I first felt it on my first day of first day of the first grade at a new school in a new town. After vomiting up my orange juice and scrambled eggs in the parking lot with my mom as she dropped me off, I began to understand the first levels of what stress, fear, and the unknown felt like. They came and went through breakups throughout my teens, the “I’m so sad I can’t get out of bed” feeling wrought with adolescent angst and hormones. Then came smashing into my gut in a way I’ll never forget the morning after my dad died. When I woke up with an ache in my heart, stomach, limbs, fingertips that felt like the leftover strands of a horrible hangover but turned to be an even worse nightmare when I realized that I hadn’t been dreaming. The last time I experienced the ache was when I left my vacation in April 2012 from Cambodia, believing I wouldn’t be returning; that it would be the last time I would have that type of experience with my mother. Although I was wrong, I couldn’t have known I would have joined her five months later and I cried quietly almost the entire journey back to Washington.

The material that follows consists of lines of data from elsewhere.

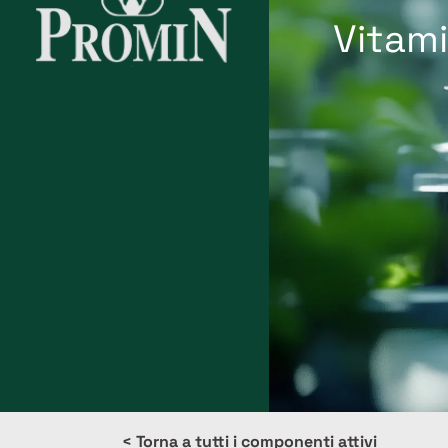
Vitam
< Torna a tutti i componenti attivi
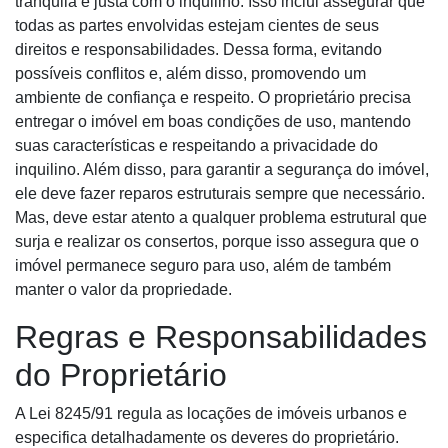
tranquila e justa com o inquilino. Isso inclui assegurar que
todas as partes envolvidas estejam cientes de seus
direitos e responsabilidades. Dessa forma, evitando
possíveis conflitos e, além disso, promovendo um
ambiente de confiança e respeito. O proprietário precisa
entregar o imóvel em boas condições de uso, mantendo
suas características e respeitando a privacidade do
inquilino. Além disso, para garantir a segurança do imóvel,
ele deve fazer reparos estruturais sempre que necessário.
Mas, deve estar atento a qualquer problema estrutural que
surja e realizar os consertos, porque isso assegura que o
imóvel permanece seguro para uso, além de também
manter o valor da propriedade.
Regras e Responsabilidades
do Proprietário
A Lei 8245/91 regula as locações de imóveis urbanos e
especifica detalhadamente os deveres do proprietário.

I woke up this morning with that same ache. The nagging feeling that something isn’t right, but isn’t quite wrong either. Nothing solid to pinpoint as I hazily wiped the sleep from my eyes and burrowed my face into the kitten next to me and breathing in the smell of her warm baguette fur. I blamed it on lack of sleep or dreams while getting ready for work, but it settled into my skin like the bite of a mosquito once I saw the envelope sitting on the counter. It’s stark white outline with my mother’s handwriting scrawled across the front securing why I was feeling this way particularly. I gingerly lifted it from it’s place and put it in my bag, not prepared to read what she had to say, the goodbyes, the acceptance that her time here is truly finished. She leaves this week to go back to the United States for a new chapter of life. After her three years of living in Cambodia, it’s time for her to go. For many reasons, and all of them good, but in my quarter of a century type selfishness I’ll admit that it’s a loss that is painful and that I really don’t want her to go. I do, but I don’t. Returned are the same levels of stress, fear, and the unknown that encompassed me as I hunched over wearing my Hello Kitty backpack at six years old.

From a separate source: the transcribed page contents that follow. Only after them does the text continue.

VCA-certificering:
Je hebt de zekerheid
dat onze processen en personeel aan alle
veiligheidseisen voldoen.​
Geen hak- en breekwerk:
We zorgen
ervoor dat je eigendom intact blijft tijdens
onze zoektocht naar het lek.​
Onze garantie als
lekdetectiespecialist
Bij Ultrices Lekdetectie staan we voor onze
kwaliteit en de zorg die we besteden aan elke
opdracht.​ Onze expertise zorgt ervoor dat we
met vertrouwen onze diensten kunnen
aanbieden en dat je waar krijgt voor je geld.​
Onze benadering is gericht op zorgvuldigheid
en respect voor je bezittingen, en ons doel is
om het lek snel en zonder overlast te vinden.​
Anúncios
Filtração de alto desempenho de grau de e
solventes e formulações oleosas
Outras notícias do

I stared at the envelope on my desk apprehensively before tenderly breaking the seal. In the package that she left after staying the night are words that will leave an imprint on me for life, words that blur my vision with saltiness as I type, words that express the bond that we share that I am ever so grateful for. They also included my birthday present, which isn’t until September, and my Christmas present, a long five months away. While the gesture means more than she knows, it was almost more painful to receive them in this way; knowing we won’t be there physically with each other to celebrate these events. The feeling is mutual that we have been mainstays to each other during our adventure and time together here in Phnom Penh. Her support, her wisdom, and her vision has been vital in my being to this point here and while I may now have different people or ways to buoy myself- no one will ever be able to fill the large space she has had and will always have in my life.

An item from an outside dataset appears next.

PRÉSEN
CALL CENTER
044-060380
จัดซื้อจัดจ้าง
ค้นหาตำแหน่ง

This Saturday The Common Tiger in their graciousness hosted a last group get-together for my mom in the most beautiful, gentle, and warm setting. With the humid rain pattering around us as we sat in a group, people that she has loved and have loved her back in the form of unique agapé relationships, who have been mainstays in their own ways to her and her to them. It was the perfect blend of old and new and all that were in attendance are deeply cared for; I am so grateful that I know them and that they have been and are in our lives. We are more than blessed. Some I know through her, some she knows through me. Thank you Ritchie. Thank you Christina. Thank you Tim. Thank you Taber. Thank you Terence. Thank you Maridi. Thank you Socheata. Thank you Marisa. Thank you Marco. Thank you Rachel. Thank you Ben. We sat and sipped our poisons of choice, talking, laughing, toasting, and celebrating Sheila, her time here, the river she swam, the cockroaches she killed, the people she impacted. We were so engrossed in the moment that we didn’t even take photos together and anyone who knows me can understand that is some serious good time together.
I listen now “To Sheila”, a song that will always bring me back to high school- during my mom and my worst times- and to now, some of our best. Each line means something different to me, but especially the verse:
Lately I just can’t seem to believe
Discard my friends to change the scenery
It meant the world to hold a bruising faith
But now it’s just a matter of grace
I can’t explain fully why- and don’t even want to- but what I can say is that as I sit here listening, silently trying to cage my emotions, is that I embrace the ache this time. I don’t know what is yet to come, if we will live physically in close relation again, or what the coming days, months, years hold for us. I know this ache, I know it well. I accept that it doesn’t lead to ultimate devastation; it is only a part of the process of grieving something so beautiful that I should only be so lucky to have known it.